What is a deadlock and how can it be prevented?

A deadlock is a situation where two or more transactions are waiting for each other to release locks, causing a stalemate. Deadlocks can be prevented by:

Ensuring that all transactions access tables in the same order.
Using a lower isolation level.
Keeping transactions as short as possible.

What is locking?

Locking is a mechanism used by database management systems to protect the integrity of data.
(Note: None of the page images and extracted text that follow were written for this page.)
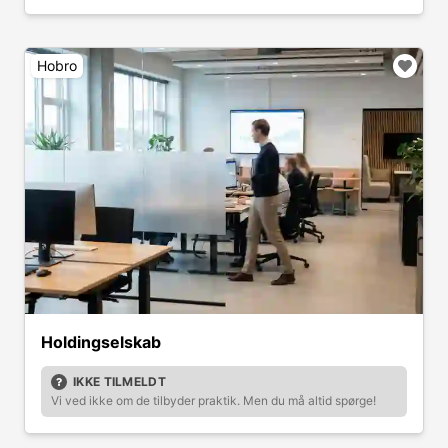
Hobro
Holdingselskab
IKKE TILMELDT
Vi ved ikke om de tilbyder praktik. Men du må altid spørge!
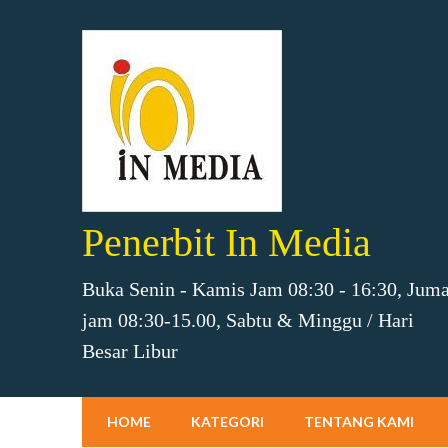
Penerbit In Media
Buka Senin - Kamis Jam 08:30 - 16:30, Juma
jam 08:30-15.00, Sabtu & Minggu / Hari
Besar Libur
HOME
KATEGORI
TENTANG KAMI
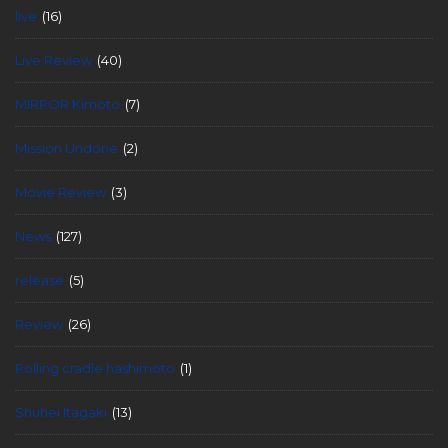
live
(16)
Live Review
(40)
MIRROR Kimoto
(7)
Mission Undone
(2)
Movie Review
(3)
News
(127)
release
(5)
Review
(26)
Rolling cradle hashimoto
(1)
Shuhei Itagaki
(13)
When a transaction accesses a piece of data, it can acquire a lock on that data to prevent other transactions from modifying it.

What are the different types of locks?

Shared Lock (S): Allows multiple transactions to read the same data.
Exclusive Lock (X): Prevents other transactions from reading or writing to the locked data.
Update Lock (U): A combination of a shared and an exclusive lock. It is used to prevent deadlocks.

What is a dirty read?

A dirty read occurs when a transaction reads data that has been modified by another transaction but not yet committed. This is problematic because the first transaction might roll back its changes, meaning the data that was read is now invalid.

Scenario:

Transaction A starts and updates a product's price from $50 to $75.
Transaction B reads the product's price as $75.
Transaction A rolls back its change.
Transaction B is now operating with "dirty" data. The price is actually still $50.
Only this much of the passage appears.